Тогда же у меня был Михновский. Еще в самом начале революции, чуть ли не в марте месяце 1917-го года, Михновский выступал в Киеве как украинский деятель, участвовал в уличных демонстрациях, чуть ли не ездил в Петроград хлопотать о признании Украинской Республики Временным правительством. Потом вынырнули новые деятели, и он исчез. Как мне рассказывал впоследствии Михновский, Петлюра, побоявшись его влияния, убедил тогдашнего командующего Киевским военным округом убрать из Киева Михновского, служившего тогда по военно-судебному ведомству, в какую-нибудь армию, что и было сделано.
Тогда же ко мне, когда я был с корпусом еще в Меджибужье, вдруг явились два офицера от Богдановского полка, Павелко и Лукьянов, оба с высшим образованием, очень выдержанные молодые люди, они произвели на меня хорошее впечатление. У них была какая-то бумага, в которой высказывалось пожелание, чтобы я принял командование всеми украинскими частями. В то время я часто слышал такие пожелания и потому особого значения этому не придавал. Центральное Управление (Рады) относилось к этим молодым людям, как не социалистам, отрицательно, главным образом Петлюра. Мне этот их антисоциализм понравился. Оба оказались помощниками Михновского, которого боготворили и считали будущим украинским Бисмарком. Что Михновский человек неглупый, это верно, но почему он должен быть украинским Бисмарком, этого я не знаю.
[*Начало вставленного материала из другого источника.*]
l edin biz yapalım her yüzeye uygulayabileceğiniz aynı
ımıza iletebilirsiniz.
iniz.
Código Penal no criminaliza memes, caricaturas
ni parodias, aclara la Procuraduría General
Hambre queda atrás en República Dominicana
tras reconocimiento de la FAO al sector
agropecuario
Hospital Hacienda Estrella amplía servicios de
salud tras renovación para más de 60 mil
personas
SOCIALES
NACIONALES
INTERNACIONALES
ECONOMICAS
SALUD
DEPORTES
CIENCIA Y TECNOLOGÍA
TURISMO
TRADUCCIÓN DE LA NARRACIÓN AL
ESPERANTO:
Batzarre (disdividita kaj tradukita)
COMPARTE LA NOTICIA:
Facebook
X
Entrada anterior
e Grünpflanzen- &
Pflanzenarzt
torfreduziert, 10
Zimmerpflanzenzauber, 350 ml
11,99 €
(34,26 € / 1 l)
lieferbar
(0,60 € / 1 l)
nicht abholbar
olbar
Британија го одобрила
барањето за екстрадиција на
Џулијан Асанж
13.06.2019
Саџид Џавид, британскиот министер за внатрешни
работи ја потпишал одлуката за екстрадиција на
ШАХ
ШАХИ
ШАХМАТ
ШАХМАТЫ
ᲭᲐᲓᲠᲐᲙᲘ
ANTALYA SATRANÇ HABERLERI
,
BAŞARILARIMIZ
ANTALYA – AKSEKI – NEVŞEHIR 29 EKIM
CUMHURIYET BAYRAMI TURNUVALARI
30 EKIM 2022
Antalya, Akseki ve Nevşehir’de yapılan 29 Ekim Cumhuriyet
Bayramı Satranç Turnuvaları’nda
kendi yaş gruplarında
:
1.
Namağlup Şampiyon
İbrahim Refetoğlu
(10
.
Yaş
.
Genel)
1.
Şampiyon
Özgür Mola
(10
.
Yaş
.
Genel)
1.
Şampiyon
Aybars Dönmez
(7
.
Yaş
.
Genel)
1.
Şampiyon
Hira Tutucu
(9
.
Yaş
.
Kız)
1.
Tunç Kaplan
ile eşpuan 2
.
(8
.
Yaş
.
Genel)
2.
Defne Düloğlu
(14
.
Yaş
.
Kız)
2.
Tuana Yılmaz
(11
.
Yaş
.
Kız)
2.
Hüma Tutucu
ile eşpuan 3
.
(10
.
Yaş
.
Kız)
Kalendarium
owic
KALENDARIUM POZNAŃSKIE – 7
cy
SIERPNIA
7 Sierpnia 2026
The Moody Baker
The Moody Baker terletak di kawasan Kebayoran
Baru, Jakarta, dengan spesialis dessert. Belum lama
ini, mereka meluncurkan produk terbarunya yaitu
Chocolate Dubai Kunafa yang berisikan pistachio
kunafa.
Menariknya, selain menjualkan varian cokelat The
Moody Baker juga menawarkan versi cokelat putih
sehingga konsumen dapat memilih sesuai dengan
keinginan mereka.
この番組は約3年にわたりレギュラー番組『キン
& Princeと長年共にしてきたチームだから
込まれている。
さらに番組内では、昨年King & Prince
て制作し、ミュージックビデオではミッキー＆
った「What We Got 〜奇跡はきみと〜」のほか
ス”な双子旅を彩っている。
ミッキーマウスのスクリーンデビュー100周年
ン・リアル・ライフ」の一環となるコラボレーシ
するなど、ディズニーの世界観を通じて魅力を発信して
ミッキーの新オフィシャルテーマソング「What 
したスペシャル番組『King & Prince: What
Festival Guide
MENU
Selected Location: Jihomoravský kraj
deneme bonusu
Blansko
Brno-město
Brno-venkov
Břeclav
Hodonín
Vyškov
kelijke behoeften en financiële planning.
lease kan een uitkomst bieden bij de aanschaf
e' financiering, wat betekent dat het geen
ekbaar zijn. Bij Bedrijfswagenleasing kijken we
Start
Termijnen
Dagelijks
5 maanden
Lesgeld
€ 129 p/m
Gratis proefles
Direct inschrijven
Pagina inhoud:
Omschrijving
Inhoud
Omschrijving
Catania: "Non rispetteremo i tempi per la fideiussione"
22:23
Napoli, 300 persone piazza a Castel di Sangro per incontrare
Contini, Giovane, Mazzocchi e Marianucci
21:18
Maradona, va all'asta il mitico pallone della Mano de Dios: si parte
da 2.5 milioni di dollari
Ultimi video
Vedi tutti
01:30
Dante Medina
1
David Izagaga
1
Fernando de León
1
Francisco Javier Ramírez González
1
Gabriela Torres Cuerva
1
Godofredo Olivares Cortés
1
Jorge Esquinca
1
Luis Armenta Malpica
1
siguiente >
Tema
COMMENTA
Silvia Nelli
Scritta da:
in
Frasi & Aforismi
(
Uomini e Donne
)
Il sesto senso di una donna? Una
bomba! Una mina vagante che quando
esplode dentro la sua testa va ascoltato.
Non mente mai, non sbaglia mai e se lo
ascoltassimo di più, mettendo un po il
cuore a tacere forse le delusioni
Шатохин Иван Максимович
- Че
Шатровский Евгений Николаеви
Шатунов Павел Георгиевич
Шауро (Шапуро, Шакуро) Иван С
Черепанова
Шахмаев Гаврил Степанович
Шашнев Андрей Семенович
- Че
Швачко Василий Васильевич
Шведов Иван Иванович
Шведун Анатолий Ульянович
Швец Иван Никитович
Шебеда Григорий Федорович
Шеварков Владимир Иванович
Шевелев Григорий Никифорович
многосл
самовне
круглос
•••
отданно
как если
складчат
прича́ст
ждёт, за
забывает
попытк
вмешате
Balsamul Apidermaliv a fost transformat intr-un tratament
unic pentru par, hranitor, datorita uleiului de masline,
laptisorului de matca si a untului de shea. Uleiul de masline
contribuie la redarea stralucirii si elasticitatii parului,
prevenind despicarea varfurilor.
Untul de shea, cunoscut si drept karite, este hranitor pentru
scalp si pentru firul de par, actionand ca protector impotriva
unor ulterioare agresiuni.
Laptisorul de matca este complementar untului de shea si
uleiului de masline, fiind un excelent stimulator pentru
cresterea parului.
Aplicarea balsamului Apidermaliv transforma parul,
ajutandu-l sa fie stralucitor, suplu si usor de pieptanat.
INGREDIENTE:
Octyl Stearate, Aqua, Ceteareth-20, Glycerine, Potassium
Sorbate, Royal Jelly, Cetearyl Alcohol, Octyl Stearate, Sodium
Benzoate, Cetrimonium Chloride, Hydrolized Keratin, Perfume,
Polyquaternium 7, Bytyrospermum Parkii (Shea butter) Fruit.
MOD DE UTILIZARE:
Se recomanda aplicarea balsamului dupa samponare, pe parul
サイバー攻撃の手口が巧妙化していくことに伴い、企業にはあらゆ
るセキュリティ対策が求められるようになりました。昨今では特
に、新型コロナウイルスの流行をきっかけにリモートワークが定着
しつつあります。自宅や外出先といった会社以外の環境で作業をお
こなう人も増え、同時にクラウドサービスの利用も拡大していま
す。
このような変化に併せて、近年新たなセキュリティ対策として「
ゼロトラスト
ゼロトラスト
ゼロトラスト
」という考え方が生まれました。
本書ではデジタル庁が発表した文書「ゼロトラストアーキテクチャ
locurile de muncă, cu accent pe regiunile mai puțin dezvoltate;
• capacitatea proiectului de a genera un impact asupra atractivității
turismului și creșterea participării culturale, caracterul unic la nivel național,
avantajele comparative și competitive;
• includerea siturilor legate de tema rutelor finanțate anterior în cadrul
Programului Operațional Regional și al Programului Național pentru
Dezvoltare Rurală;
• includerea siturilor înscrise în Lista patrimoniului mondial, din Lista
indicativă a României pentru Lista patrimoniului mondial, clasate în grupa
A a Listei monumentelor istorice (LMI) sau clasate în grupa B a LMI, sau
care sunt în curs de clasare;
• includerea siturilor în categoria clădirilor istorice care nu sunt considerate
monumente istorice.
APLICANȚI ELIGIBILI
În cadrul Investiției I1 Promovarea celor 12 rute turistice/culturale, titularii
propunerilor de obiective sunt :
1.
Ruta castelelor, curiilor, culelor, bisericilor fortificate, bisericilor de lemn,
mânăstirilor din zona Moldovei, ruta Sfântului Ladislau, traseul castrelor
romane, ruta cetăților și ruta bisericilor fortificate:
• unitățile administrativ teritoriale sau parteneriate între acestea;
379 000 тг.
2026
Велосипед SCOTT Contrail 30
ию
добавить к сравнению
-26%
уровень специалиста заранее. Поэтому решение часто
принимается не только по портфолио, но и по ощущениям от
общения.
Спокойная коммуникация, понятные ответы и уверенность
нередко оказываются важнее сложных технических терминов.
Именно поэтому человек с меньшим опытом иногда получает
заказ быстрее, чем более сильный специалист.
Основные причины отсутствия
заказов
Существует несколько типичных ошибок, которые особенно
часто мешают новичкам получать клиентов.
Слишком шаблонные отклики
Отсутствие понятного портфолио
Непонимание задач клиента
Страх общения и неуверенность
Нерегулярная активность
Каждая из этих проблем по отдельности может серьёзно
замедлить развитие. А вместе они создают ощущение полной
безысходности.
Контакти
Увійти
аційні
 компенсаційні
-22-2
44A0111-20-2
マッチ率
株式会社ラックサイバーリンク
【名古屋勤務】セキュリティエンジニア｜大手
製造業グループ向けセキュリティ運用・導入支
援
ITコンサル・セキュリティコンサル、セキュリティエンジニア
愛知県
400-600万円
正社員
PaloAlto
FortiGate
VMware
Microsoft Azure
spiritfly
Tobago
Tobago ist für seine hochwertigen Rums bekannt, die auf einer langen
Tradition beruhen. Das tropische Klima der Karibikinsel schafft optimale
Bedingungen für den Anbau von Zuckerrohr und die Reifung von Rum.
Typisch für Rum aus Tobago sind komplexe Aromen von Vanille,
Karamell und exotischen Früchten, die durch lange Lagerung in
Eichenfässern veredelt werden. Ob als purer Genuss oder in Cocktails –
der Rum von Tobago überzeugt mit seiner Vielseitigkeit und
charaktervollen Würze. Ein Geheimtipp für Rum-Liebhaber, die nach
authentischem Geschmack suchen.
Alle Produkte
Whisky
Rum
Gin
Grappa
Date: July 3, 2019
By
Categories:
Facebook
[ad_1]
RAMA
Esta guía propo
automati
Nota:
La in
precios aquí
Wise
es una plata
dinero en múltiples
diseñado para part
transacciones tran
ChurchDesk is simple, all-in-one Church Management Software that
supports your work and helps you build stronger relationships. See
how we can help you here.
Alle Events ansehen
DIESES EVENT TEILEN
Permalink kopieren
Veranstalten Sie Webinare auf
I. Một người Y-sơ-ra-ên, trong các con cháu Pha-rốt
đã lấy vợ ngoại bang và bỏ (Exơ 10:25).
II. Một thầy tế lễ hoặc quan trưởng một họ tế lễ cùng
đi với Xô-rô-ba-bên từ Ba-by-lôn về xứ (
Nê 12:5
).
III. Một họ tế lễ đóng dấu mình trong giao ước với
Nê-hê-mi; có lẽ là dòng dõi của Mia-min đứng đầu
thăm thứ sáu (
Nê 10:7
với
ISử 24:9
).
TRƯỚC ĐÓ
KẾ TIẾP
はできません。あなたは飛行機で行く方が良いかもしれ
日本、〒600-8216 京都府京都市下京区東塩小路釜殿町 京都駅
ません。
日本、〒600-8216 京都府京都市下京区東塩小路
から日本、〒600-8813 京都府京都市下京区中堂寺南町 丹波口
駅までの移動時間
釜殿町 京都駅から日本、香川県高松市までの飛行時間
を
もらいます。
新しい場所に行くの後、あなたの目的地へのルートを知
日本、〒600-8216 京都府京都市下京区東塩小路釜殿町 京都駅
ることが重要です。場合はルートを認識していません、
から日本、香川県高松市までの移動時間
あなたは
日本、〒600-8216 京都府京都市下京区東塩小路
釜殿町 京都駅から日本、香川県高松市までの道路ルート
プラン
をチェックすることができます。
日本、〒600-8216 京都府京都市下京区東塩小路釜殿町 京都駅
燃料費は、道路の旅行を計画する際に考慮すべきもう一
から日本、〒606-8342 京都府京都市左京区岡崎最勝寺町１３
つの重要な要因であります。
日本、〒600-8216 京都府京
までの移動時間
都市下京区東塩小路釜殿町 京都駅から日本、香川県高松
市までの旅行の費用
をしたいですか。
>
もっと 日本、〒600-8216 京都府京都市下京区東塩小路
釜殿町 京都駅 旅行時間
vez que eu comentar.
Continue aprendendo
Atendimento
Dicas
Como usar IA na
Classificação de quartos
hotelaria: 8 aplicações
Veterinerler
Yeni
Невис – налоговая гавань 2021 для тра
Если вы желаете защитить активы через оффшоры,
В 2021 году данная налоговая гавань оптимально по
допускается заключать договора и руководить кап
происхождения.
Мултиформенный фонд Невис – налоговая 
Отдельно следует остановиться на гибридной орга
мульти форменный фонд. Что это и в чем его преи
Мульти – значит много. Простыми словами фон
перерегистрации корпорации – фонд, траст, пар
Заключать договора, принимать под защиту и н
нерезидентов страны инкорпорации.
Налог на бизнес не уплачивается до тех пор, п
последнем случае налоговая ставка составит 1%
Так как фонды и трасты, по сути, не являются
В смысле же программы внутренней политики, партия, которую создал Михновский, была вполне приемлема. Партия их называлась Украинской Хлеборобско-Демократической. Она главным образом имела успех в Полтавской губернии, была немногочисленна, но сыграла, благодаря свой сплоченности, большую роль в деле свержения Рады. Она первая нанесла ей серьезный удар.
Между тем, немцы все более и более становились хозяевами Киева. В начале марта как-то нам объявили, что немцы реквизируют гостиницу «Капе». Тут я впервые говорил с немцами. Мне пришлось с Зеленевским отправиться в «Гранд Отель» и говорить с каким-то майором. Он любезно разрешил временно остаться на 10 дней, а затем гостиница должна перейти в их ведение.
Киев был так набит приезжими из деревень, где царствовала анархия, что найти какое-нибудь жилище было не так легко. Я поехал с Полтавцем к Киевскому коменданту, генералу Цысовичу. Пока я с ним разговаривал, Полтавец познакомился с только что прибывшим молодым офицером. Поговоривши о деле с Цысовичем, который отвел две отвратительные комнаты в «Петербургской гостинице», я вышел и спросил Полтавца, кто с ним разговаривал. Он мне ответил, что это был адъютант австрийского посла, который спросил его, кто я такой. Узнав мою фамилию, он сказал, что посол непременно хотел быть у меня и что он очень рад, что он может сообщить послу мой адрес, так как посол уже давно хочет у меня побывать.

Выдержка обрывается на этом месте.